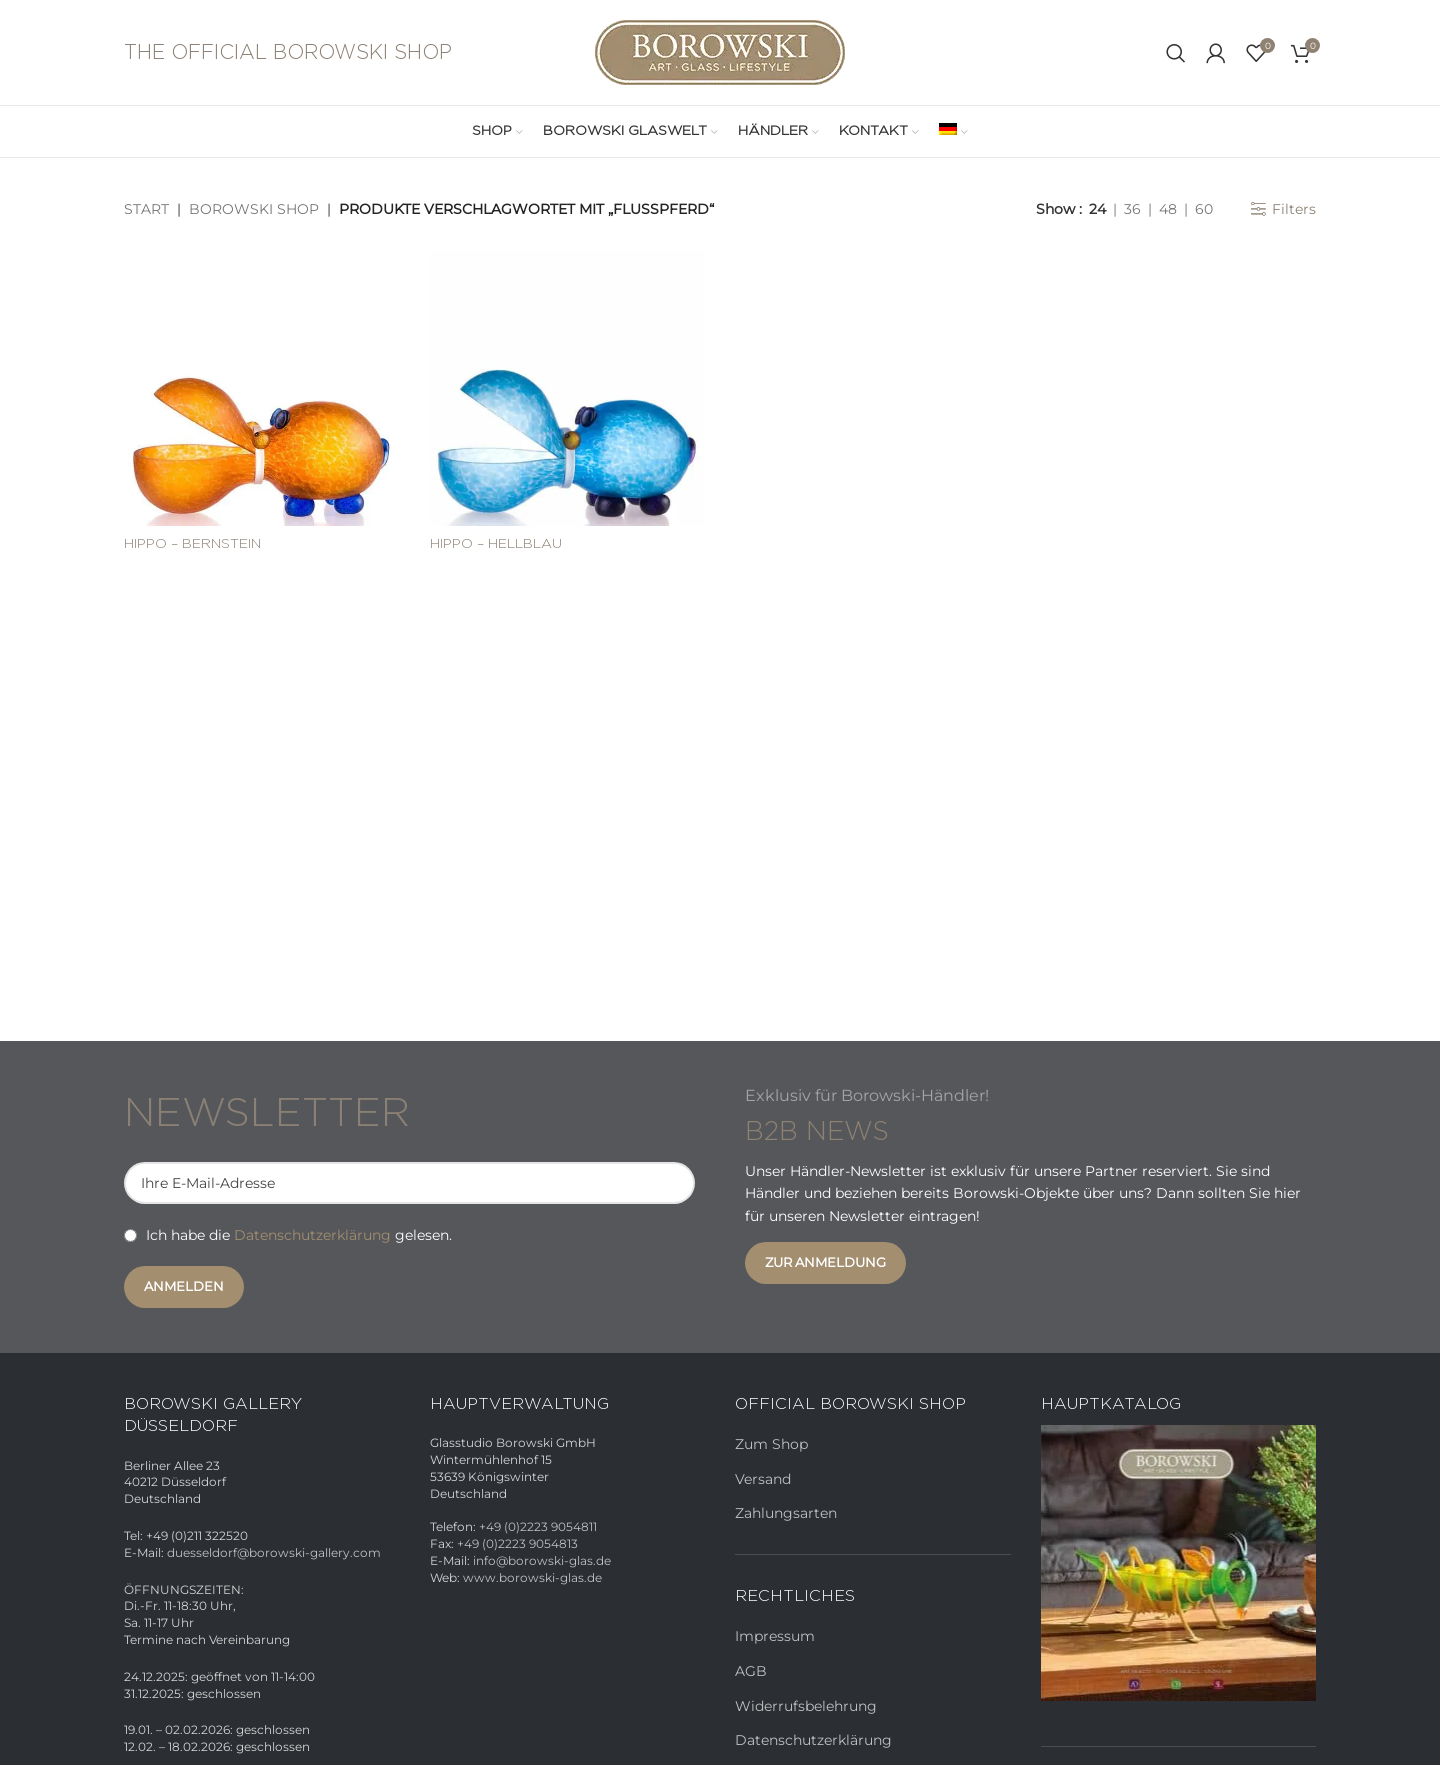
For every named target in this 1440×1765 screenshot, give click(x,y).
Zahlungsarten (786, 1513)
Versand (763, 1479)
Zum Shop (771, 1444)
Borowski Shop (254, 209)
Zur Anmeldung (825, 1262)
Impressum (775, 1636)
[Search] (1176, 53)
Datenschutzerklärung (312, 1235)
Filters (1294, 209)
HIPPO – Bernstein (192, 544)
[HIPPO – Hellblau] (568, 388)
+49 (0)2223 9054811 (538, 1526)
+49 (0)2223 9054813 (517, 1543)
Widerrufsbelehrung (806, 1706)
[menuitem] (953, 132)
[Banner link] (1179, 1563)
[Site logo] (720, 51)
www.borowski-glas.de (532, 1577)
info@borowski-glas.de (542, 1560)
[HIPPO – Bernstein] (262, 388)
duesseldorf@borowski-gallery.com (274, 1552)
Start (146, 209)
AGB (751, 1671)
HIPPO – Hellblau (496, 544)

______

- WHAT NEEDS TO BE DONE: Pull every line containing "HIPPO" from the entries above and copy it.

- TASK ANSWER:
HIPPO – Bernstein (192, 544)
[HIPPO – Hellblau] (568, 388)
[HIPPO – Bernstein] (262, 388)
HIPPO – Hellblau (496, 544)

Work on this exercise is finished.